A riveting exploration of the most difficult and important part of
what doctors do, by Yale School of Medicine physician Dr. Lisa Sanders,
author of the monthly New York Times Magazine column Diagnosis, the
inspiration for the hit Fox TV series House, M.D.
The experience of being ill can be like waking up in a foreign country.
Life, as you formerly knew it, is on hold while you travel through this
other world as unknown as it is unexpected. When I see patients in the
hospital or in my office who are suddenly, surprisingly ill, what they
really want to know is, 'What is wrong with me?' They want a road map
that will help them manage their new surroundings.
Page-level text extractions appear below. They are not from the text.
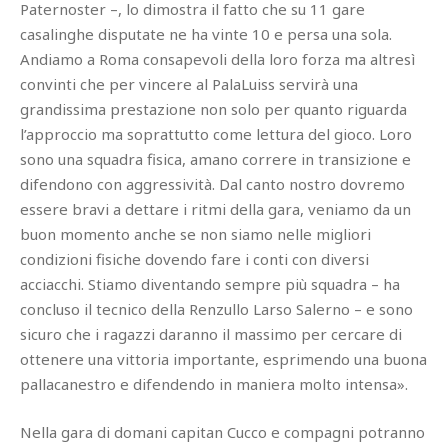
Paternoster –, lo dimostra il fatto che su 11 gare
casalinghe disputate ne ha vinte 10 e persa una sola.
Andiamo a Roma consapevoli della loro forza ma altresì
convinti che per vincere al PalaLuiss servirà una
grandissima prestazione non solo per quanto riguarda
l’approccio ma soprattutto come lettura del gioco. Loro
sono una squadra fisica, amano correre in transizione e
difendono con aggressività. Dal canto nostro dovremo
essere bravi a dettare i ritmi della gara, veniamo da un
buon momento anche se non siamo nelle migliori
condizioni fisiche dovendo fare i conti con diversi
acciacchi. Stiamo diventando sempre più squadra – ha
concluso il tecnico della Renzullo Larso Salerno – e sono
sicuro che i ragazzi daranno il massimo per cercare di
ottenere una vittoria importante, esprimendo una buona
pallacanestro e difendendo in maniera molto intensa».
Nella gara di domani capitan Cucco e compagni potranno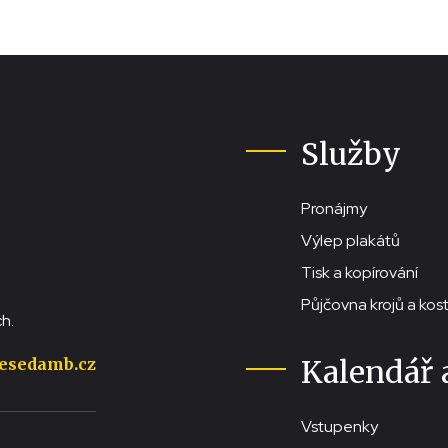
Služby
Pronájmy
Výlep plakátů
Tisk a kopírování
Půjčovna krojů a ko
h.
Kalendář 
esedamb.cz
Vstupenky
The ability to give
this unnerving and unfamiliar place a name, to know it--on some
level--restores a measure of control, independent of whether or not that
diagnosis comes attached to a cure. Because, even today, a diagnosis is
frequently all a good doctor has to offer.
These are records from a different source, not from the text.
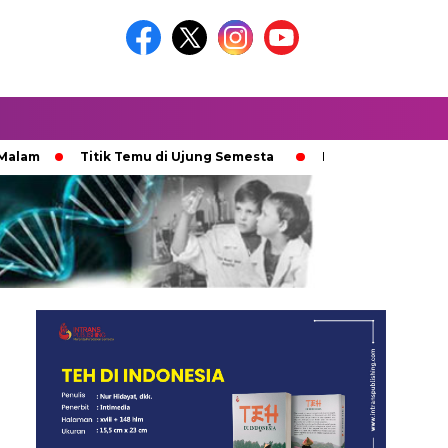
Titik Temu di Ujung Semesta
Ketika Ijazah Analog Diperd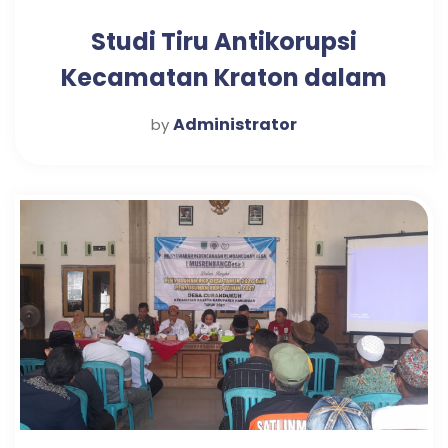
Studi Tiru Antikorupsi
Kecamatan Kraton dalam
Mewujudkan Pelayanan
Administrator
by
Publik Optimal di Desa
Candi Tahun 2025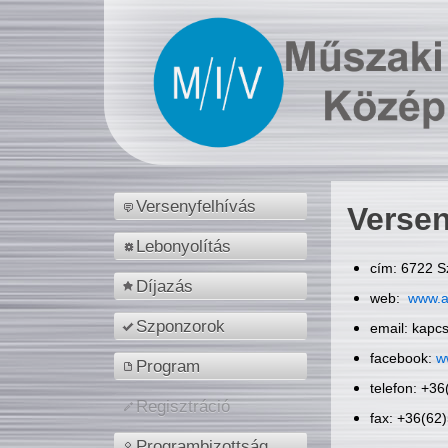
Versenyfelhívás
Versen
Lebonyolítás
cím: 6722 S
Díjazás
web:
www.a
Szponzorok
email: kapc
facebook:
w
Program
telefon: +3
Regisztráció
fax: +36(62
Programbizottság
A healthy young man suddenly loses his memory--making him unable to
remember the events of each passing hour. Two patients diagnosed with
Lyme disease improve after antibiotic treatment--only to have their
symptoms mysteriously return. A young woman lies dying in the
ICU--bleeding, jaundiced, incoherent--and none of her doctors know what
is killing her. In Every Patient Tells a Story, Dr. Lisa Sanders takes
us bedside to witness the process of solving these and other diagnostic
dilemmas, providing a firsthand account of the expertise and intuition
that lead a doctor to make the right diagnosis.
Never in human history have doctors had the knowledge, the tools, and
the skills that they have today to diagnose illness and disease. And yet
mistakes are made, diagnoses missed, symptoms or tests misunderstood. In
this high-tech world of modern medicine, Sanders shows us that
knowledge, while essential, is not sufficient to unravel the
complexities of illness. She presents an unflinching look inside the
detective story that marks nearly every illness--the
diagnosis--revealing the combination of uncertainty and intrigue that
doctors face when confronting patients who are sick or dying. Through
dramatic stories of patients with baffling symptoms, Sanders portrays
the absolute necessity and surprising difficulties of getting the
patient's story, the challenges of the physical exam, the pitfalls of
doctor-to-doctor communication, the vagaries of tests, and the near
calamity of diagnostic errors. In Every Patient Tells a Story, Dr.
Sanders chronicles the real-life drama of doctors solving these
difficult medical mysteries that not only illustrate the art and science
of diagnosis, but often save the patients' lives.